=== Section Start ===

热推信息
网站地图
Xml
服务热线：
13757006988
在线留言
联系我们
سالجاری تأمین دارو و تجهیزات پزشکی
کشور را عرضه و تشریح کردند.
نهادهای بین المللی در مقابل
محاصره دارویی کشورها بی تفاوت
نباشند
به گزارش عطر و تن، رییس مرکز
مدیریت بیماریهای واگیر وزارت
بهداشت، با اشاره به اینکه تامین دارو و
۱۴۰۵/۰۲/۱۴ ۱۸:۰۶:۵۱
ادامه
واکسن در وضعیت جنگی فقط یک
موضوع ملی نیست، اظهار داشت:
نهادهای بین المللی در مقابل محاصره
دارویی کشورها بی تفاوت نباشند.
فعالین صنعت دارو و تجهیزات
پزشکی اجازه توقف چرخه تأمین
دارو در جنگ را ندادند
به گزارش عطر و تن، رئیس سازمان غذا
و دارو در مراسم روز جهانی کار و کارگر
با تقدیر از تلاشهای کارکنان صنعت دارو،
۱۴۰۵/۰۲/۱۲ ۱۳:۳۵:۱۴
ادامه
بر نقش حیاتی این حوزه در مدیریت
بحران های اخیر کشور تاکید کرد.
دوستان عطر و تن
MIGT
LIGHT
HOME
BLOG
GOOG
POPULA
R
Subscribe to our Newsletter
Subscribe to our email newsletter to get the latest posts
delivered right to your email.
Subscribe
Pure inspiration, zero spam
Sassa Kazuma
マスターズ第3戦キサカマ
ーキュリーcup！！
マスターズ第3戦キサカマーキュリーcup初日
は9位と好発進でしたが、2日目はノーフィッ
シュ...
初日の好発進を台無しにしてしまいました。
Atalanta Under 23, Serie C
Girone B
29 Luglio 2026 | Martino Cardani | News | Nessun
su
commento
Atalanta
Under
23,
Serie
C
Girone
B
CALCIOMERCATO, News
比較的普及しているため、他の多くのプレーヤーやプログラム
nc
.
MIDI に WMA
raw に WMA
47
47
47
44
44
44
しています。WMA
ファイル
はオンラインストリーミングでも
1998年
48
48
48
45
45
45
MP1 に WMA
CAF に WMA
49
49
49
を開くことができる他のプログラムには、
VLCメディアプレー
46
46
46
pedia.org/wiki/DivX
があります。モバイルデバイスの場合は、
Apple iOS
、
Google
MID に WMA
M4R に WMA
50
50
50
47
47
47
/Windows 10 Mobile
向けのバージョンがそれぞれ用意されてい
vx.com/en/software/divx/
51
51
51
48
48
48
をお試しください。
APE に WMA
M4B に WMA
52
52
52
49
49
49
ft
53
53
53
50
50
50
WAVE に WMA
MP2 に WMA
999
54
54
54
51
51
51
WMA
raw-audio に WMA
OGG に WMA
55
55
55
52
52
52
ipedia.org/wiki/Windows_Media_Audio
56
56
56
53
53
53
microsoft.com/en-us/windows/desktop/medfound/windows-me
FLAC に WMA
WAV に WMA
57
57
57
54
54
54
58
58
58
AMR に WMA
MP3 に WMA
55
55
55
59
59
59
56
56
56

=== Section End ===

Within the entries above, find the string "نباشند" and return each line that holds it.

■ Written solution:
نباشند
دارویی کشورها بی تفاوت نباشند.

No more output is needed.